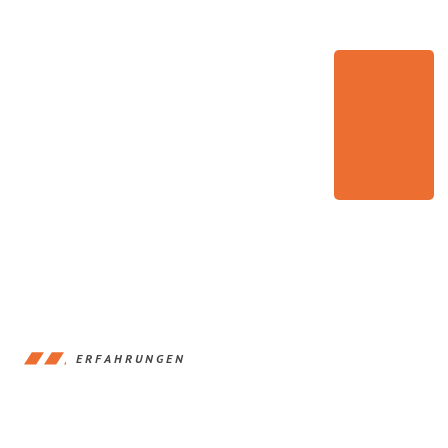
ERFAHRUNGEN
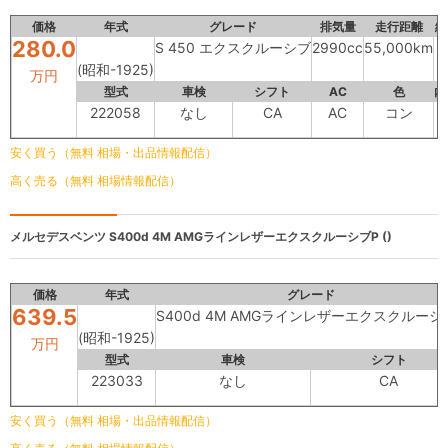
価格
年式
グレード
排気量
走行距離
総
280.0
S 450 エクスクルーシブ
2990cc
55,000km
(昭和-1925)
万円
型式
車検
シフト
AC
色
内
222058
なし
CA
AC
コン
安く買う（無料 相場・出品情報配信）
高く売る（無料 相場情報配信）
メルセデスベンツ
S400d 4M AMGラインレザーエクスクルーシブP ()
価格
年式
グレード
639.5
S400d 4M AMGラインレザーエクスクルーシ
(昭和-1925)
万円
型式
車検
シフト
223033
なし
CA
安く買う（無料 相場・出品情報配信）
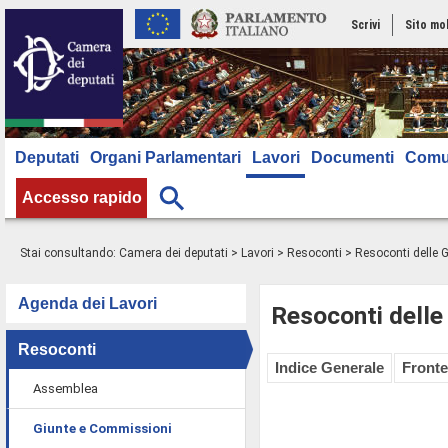
Scrivi
Sito mo
Deputati
Organi Parlamentari
Lavori
Documenti
Comu
Accesso rapido
Stai consultando:
Camera dei deputati
>
Lavori
>
Resoconti
>
Resoconti delle 
Agenda dei Lavori
Resoconti delle
Resoconti
Indice Generale
Fronte
Assemblea
Giunte e Commissioni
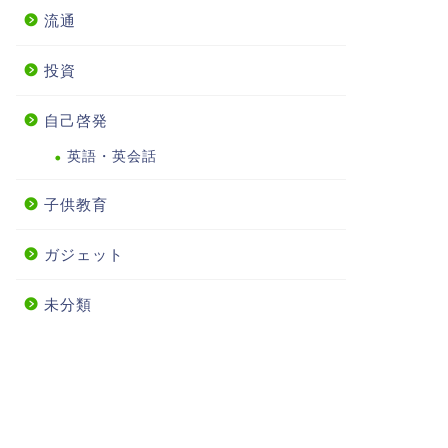
流通
投資
自己啓発
英語・英会話
子供教育
ガジェット
未分類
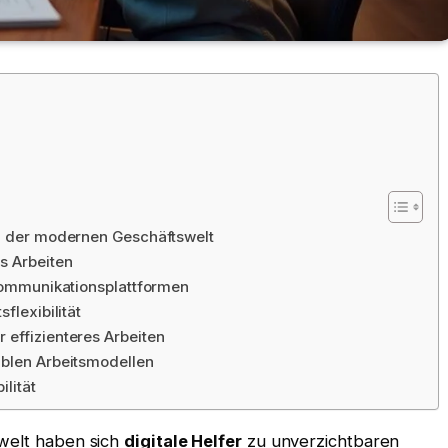
in der modernen Geschäftswelt
s Arbeiten
 Kommunikationsplattformen
flexibilität
 effizienteres Arbeiten
iblen Arbeitsmodellen
ilität
swelt haben sich
digitale Helfer
zu unverzichtbaren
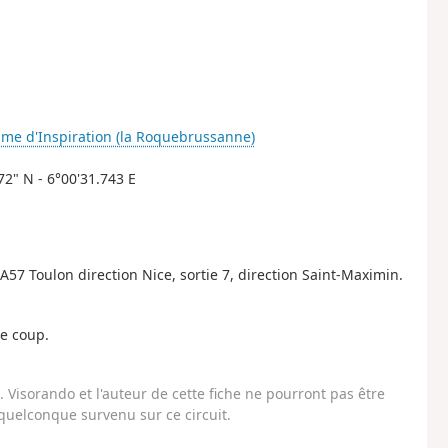
me d'Inspiration (la Roquebrussanne)
72" N - 6°00'31.743 E
57 Toulon direction Nice, sortie 7, direction Saint-Maximin.
le coup.
Visorando et l'auteur de cette fiche ne pourront pas être
uelconque survenu sur ce circuit.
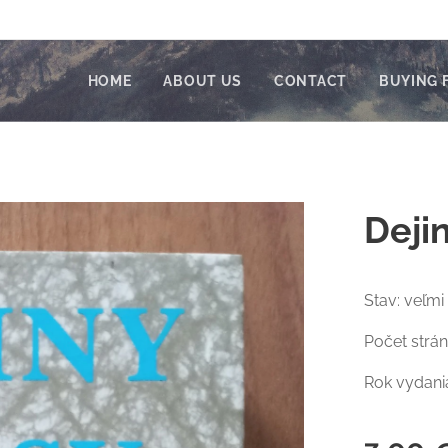
HOME
ABOUT US
CONTACT
BUYING 
Deji
Stav: veľmi
Počet strán
Rok vydania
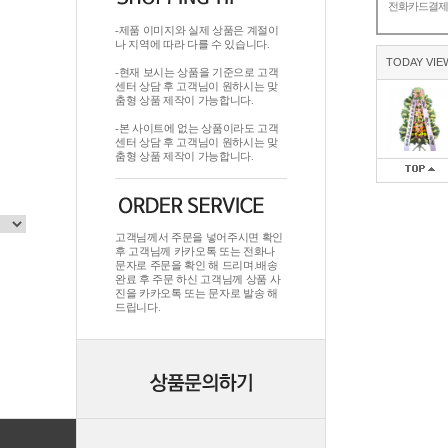
전화카드결
-제품 이미지와 실제 상품은 계절이
나 지역에 따라 다를 수 있습니다.
TODAY VIE
-현재 보시는 상품을 기준으로 고객
센터 상담 후 고객님이 원하시는 맞
춤형 상품 제작이 가능합니다.
-본 사이트에 없는 상품이라도 고객
센터 상담 후 고객님이 원하시는 맞
춤형 상품 제작이 가능합니다.
고객님께서 주문을 넣어주시면 확인
후 고객님께 카카오톡 또는 전화나
문자로 주문을 확인 해 드리며.배송
완료 후 주문 하신 고객님께 상품 사
진을 카카오톡 또는 문자로 발송 해
드립니다.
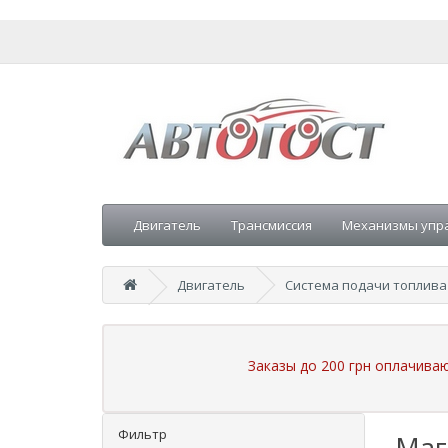
Двигатель
Трансмиссия
Механизмы упр
Двигатель
Система подачи топлива
Заказы до 200 грн оплачива
Фильтр
Маг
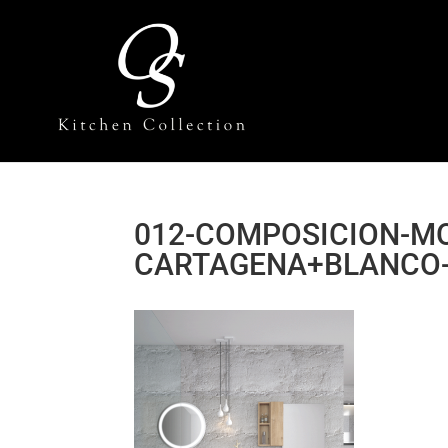
012-COMPOSICION-MO
CARTAGENA+BLANCO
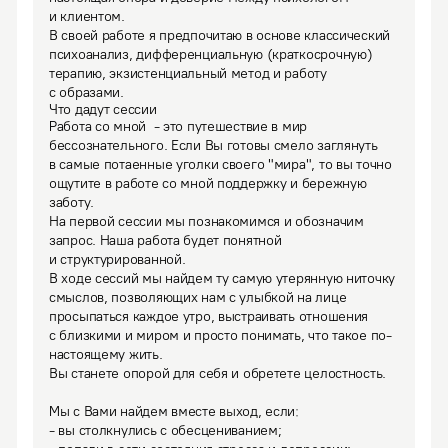
и клиентом.
В своей работе я предпочитаю в основе классический 
психоанализ, дифференциальную (краткосрочную) 
терапию, экзистенциальный метод и работу 
с образами.
Что дадут сессии
Работа со мной  - это путешествие в мир 
бессознательного. Если Вы готовы смело заглянуть 
в самые потаенные уголки своего "мира", то вы точно 
ощутите в работе со мной поддержку и бережную 
заботу. 

На первой сессии мы познакомимся и обозначим 
запрос. Наша работа будет понятной 
и структурированной.
В ходе сессий мы найдем ту самую утерянную ниточку 
смыслов, позволяющих нам с улыбкой на лице 
просыпаться каждое утро, выстраивать отношения 
с близкими и миром и просто понимать, что такое по-
настоящему жить. 

Вы станете опорой для себя и обретете целостность. 

Мы с Вами найдем вместе выход, если:

- вы столкнулись с обесцениванием;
========================================
■ Work order ■
Taking the records above, retype every line from the one with "в самые потаенные уголки" down to the one with "просыпаться каждое утро, выстраивать", exactly and with nothing else.

■ Task output ■
в самые потаенные уголки своего "мира", то вы точно 
ощутите в работе со мной поддержку и бережную 
заботу. 

На первой сессии мы познакомимся и обозначим 
запрос. Наша работа будет понятной 
и структурированной.
В ходе сессий мы найдем ту самую утерянную ниточку 
смыслов, позволяющих нам с улыбкой на лице 
просыпаться каждое утро, выстраивать отношения 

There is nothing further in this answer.